Tirzepatide confers renal protection in patients with T2D

05 Oct 2022 byElaine Soliven
Tirzepatide confers renal protection in patients with T2D

Once-weekly injection of tirzepatide, a dual GIP and GLP-1 receptor antagonist, slowed eGFR* decline and reduced UACR** in patients with type 2 diabetes (T2D) who are at high risk of cardiovascular (CV) disease compared with once-daily insulin glargine (iGlar), according to a prespecified post hoc analysis of the SURPASS-4*** trial presented at EASD 2022.

“People with T2D at high CV risk frequently have chronic kidney disease and are at risk for deterioration of kidney function and related complications … In this kidney-specific exploratory analysis, … [our] findings suggest that tirzepatide has kidney-protective effects [in this patient population],” said Professor Hiddo Heerspink from the Department of Clinical Pharmacy and Pharmacology at University Medical Center Groningen in Groningen, Netherlands.

This open-label, phase III trial involved 1,995 adults (mean age 63.6 years, 62.0 percent male) with T2D (mean HbA1c 8.52 percent) who were treated with any combination of metformin, sulfonylurea, or SGLT2+ inhibitor. Baseline mean eGFR was 81.3 mL/min/1.73 m2 and median UACR was 15.0 mg/g. Participants were randomly assigned to receive either subcutaneous injection of tirzepatide at a dose of 5, 10, or 15 mg once weekly (n=995) or titrated iGlar 100 U/mL once daily (n=1,000) for up to 104 weeks. Twenty-eight percent of participants had microalbuminuria (UACR 30–300 mg/g) and 8 percent had macroalbuminuria (UACR >300 mg/g) in each group. [EASD 2022, abstract 167; Lancet Diabetes Endocrinol 2022:doi:10.1016/S2213-8587(22)00243-1]

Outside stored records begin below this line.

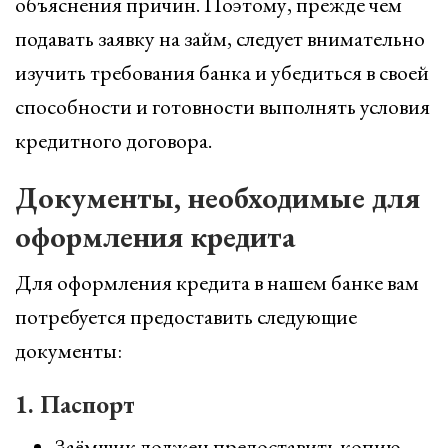
объяснения причин. Поэтому, прежде чем
подавать заявку на займ, следует внимательно
изучить требования банка и убедиться в своей
способности и готовности выполнять условия
кредитного договора.
Документы, необходимые для
оформления кредита
Для оформления кредита в нашем банке вам
потребуется предоставить следующие
документы:
1. Паспорт
Заёмщик должен предоставить копию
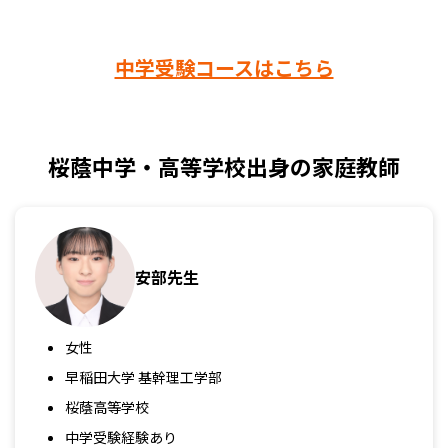
中学受験コースはこちら
桜蔭中学・高等学校出身の家庭教師
安部先生
女性
早稲田大学 基幹理工学部
桜蔭高等学校
中学受験経験あり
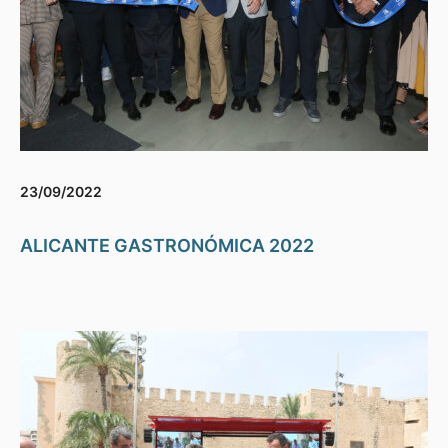
23/09/2022
ALICANTE GASTRONÓMICA 2022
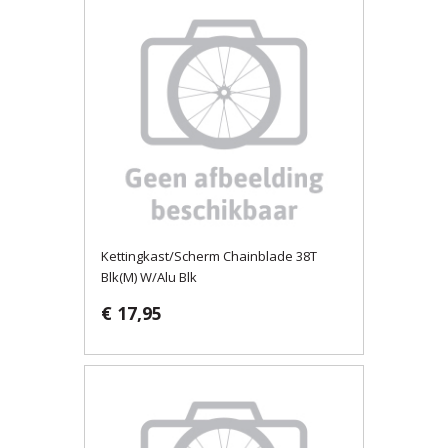
Kettingkast/Scherm Chainblade 38T
Blk(M) W/Alu Blk
€ 17,95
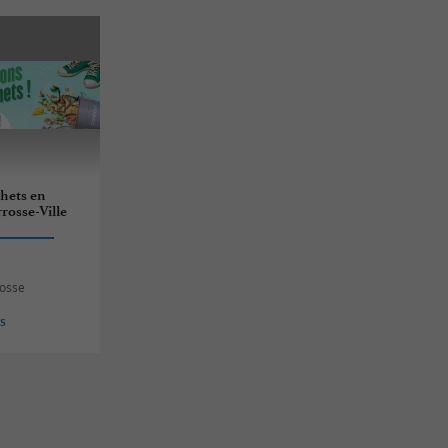
hets en
rrosse-Ville
rosse
es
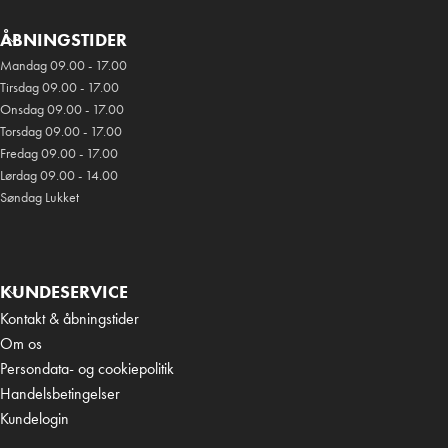
ÅBNINGSTIDER
Mandag 09.00 - 17.00
Tirsdag 09.00 - 17.00
Onsdag 09.00 - 17.00
Torsdag 09.00 - 17.00
Fredag 09.00 - 17.00
Lørdag 09.00 - 14.00
Søndag Lukket
KUNDESERVICE
Kontakt & åbningstider
Om os
Persondata- og cookiepolitik
Handelsbetingelser
Kundelogin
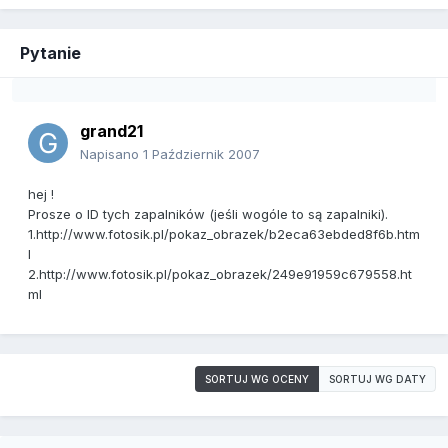
Pytanie
grand21
Napisano
1 Październik 2007
hej !
Prosze o ID tych zapalników (jeśli wogóle to są zapalniki).
1.http://www.fotosik.pl/pokaz_obrazek/b2eca63ebded8f6b.htm
l
2.http://www.fotosik.pl/pokaz_obrazek/249e91959c679558.ht
ml
SORTUJ WG OCENY
SORTUJ WG DATY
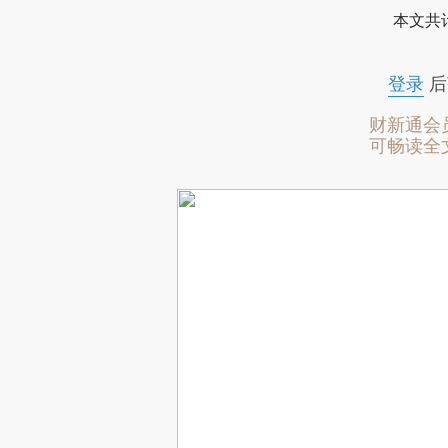
本文共计
登录
后
财新通会
可畅读全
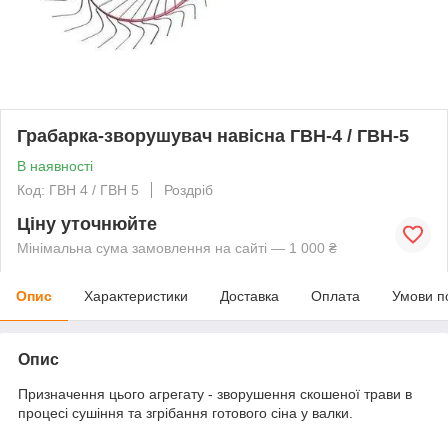
Грабарка-зворушувач навісна ГВН-4 / ГВН-5
В наявності
Код: ГВН 4 / ГВН 5
Роздріб
Ціну уточнюйте
Мінімальна сума замовлення на сайті — 1 000 ₴
Опис
Характеристики
Доставка
Оплата
Умови п
Опис
Призначення цього агрегату - зворушення скошеної трави в
процесі сушіння та згрібання готового сіна у валки.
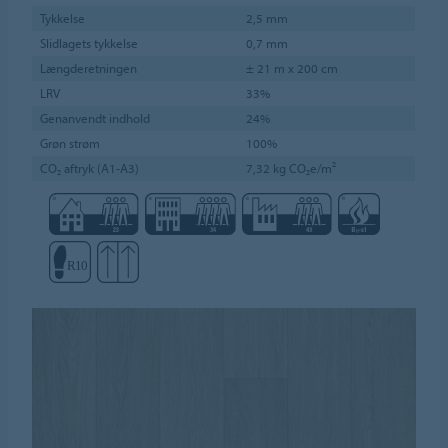
Tykkelse
2,5 mm
Slidlagets tykkelse
0,7 mm
Længderetningen
± 21 m x 200 cm
LRV
33%
Genanvendt indhold
24%
Grøn strøm
100%
CO₂ aftryk (A1-A3)
7,32 kg CO₂e/m²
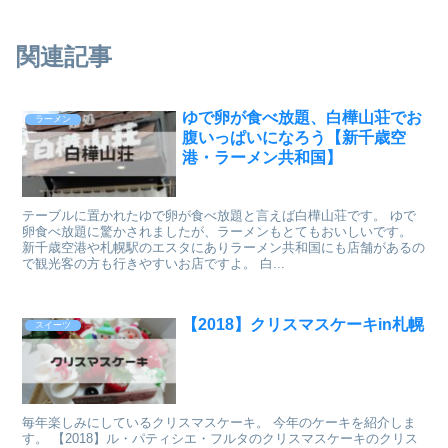
関連記事
ゆで卵が食べ放題、白樺山荘でお
ラーメン
腹いっぱいになろう【新千歳空
港・ラーメン共和国】
テーブルに置かれたゆで卵が食べ放題と言えば白樺山荘です。 ゆで
卵食べ放題に驚かされましたが、ラーメンもとてもおいしいです。
新千歳空港や札幌駅のエスタにありラーメン共和国にも店舗があるの
で観光客の方も行きやすいお店ですよ。 白...
【2018】クリスマスケーキin札幌
スイーツ
毎年楽しみにしているクリスマスケーキ。 今年のケーキを紹介しま
す。 【2018】ル・パティシエ・フルタのクリスマスケーキのクリス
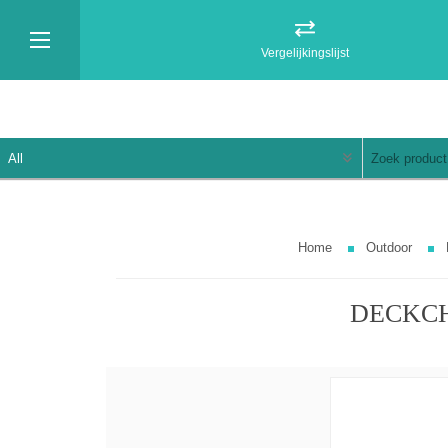
Vergelijkingslijst
Home
Outdoor
DECKC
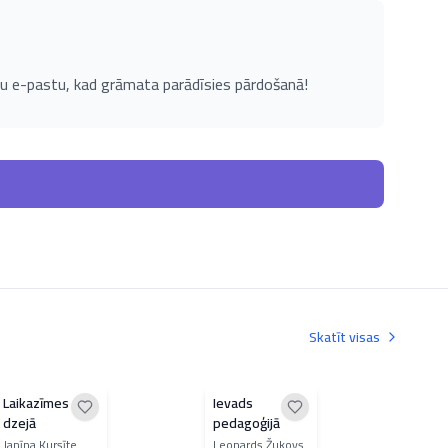
u e-pastu, kad grāmata parādīsies pārdošanā!
Skatīt visas
Laikazīmes
Ievads
Bez
dzejā
pedagoģijā
mask
Janīna Kursīte
Leonards Žukovs
Andr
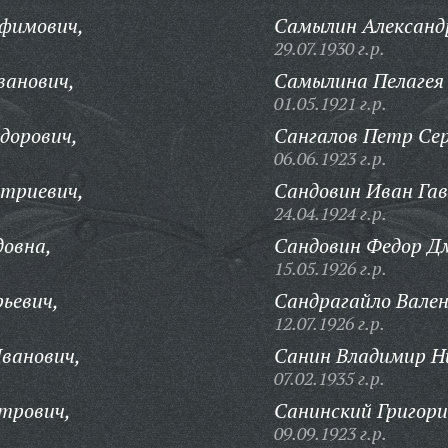
фимович,
Самылин Александ
29.07.1930 г.р.
ванович,
Самылина Пелагея 
01.05.1921 г.р.
дорович,
Сангалов Петр Сер
06.06.1923 г.р.
итриевич,
Сандовин Иван Гав
24.04.1924 г.р.
овна,
Сандовин Федор Д
15.05.1926 г.р.
ьевич,
Сандрагайло Вале
12.07.1926 г.р.
ванович,
Санин Владимир Н
07.02.1935 г.р.
трович,
Санинский Григори
09.09.1923 г.р.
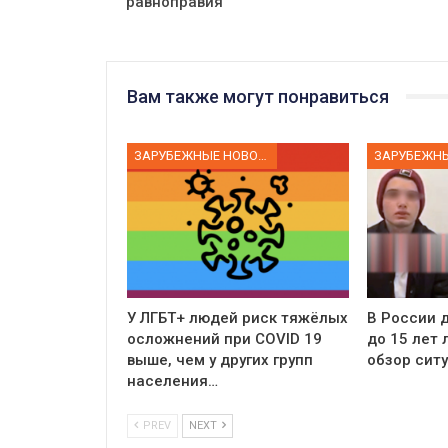
равноправия
Вам также могут понравиться
ЗАРУБЕЖНЫЕ НОВОСТИ
У ЛГБТ+ людей риск тяжёлых
В России д
осложнений при COVID 19
до 15 лет
выше, чем у других групп
обзор сит
населения…
PREV
NEXT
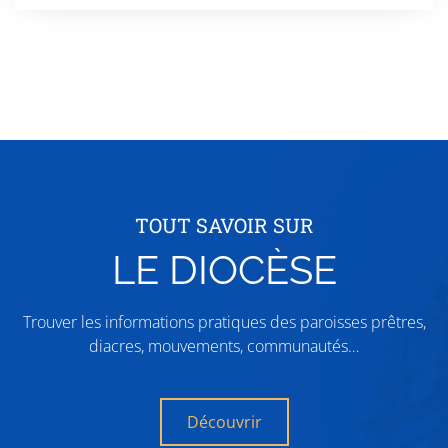
TOUT SAVOIR SUR
LE DIOCÈSE
Trouver les informations pratiques des paroisses prêtres,
diacres, mouvements, communautés…
Découvrir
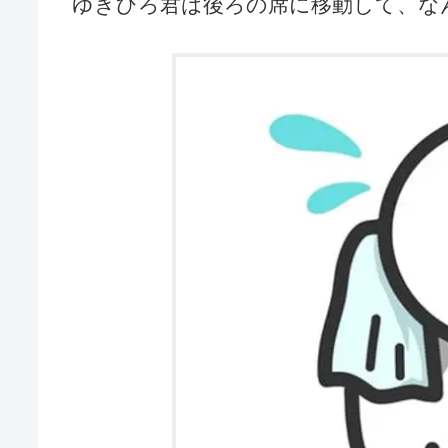
ゆきひろ君は後ろの席に移動して、な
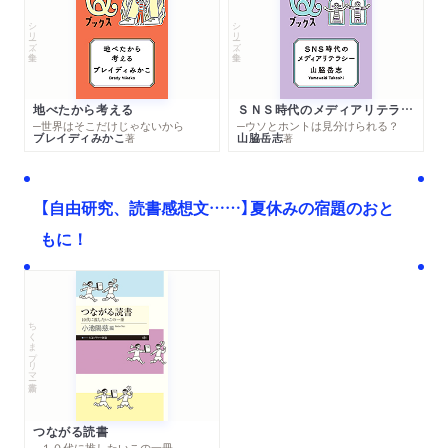
シリーズ・全集
シリーズ・全集
地べたから考える
ＳＮＳ時代のメディアリテラシー
─世界はそこだけじゃないから
─ウソとホントは見分けられる？
ブレイディみかこ
山脇岳志
著
著
【自由研究、読書感想文……】夏休みの宿題のおと
もに！
ちくまプリマー新書
つながる読書
─１０代に推したいこの一冊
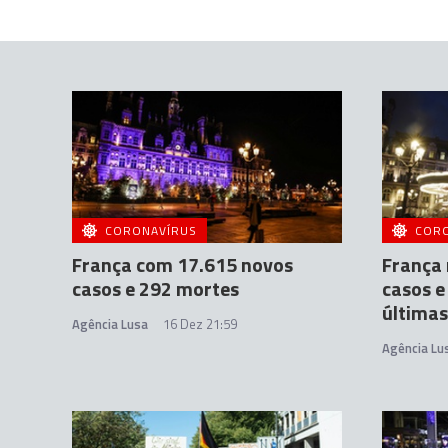
CORONAVÍRUS
COR
França com 17.615 novos
França 
casos e 292 mortes
casos e
últimas
Agência Lusa
16 Dez 21:59
Agência Lu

At week 104, annual eGFR decline was slower among participants receiving tirzepatide than those receiving iGlar (mean, -1.4 vs -3.6 mL/min/1.73 m2 per year), yielding a between-group difference of 2.2 mL/min/1.73 m2 per year.

The reduction in eGFR decline per year was even more pronounced among tirzepatide-treated patients with an eGFR of <60 vs ≥60 mL/min/1.73 m2 (mean, 0.5 vs -1.4 mL/min/1.73 m2).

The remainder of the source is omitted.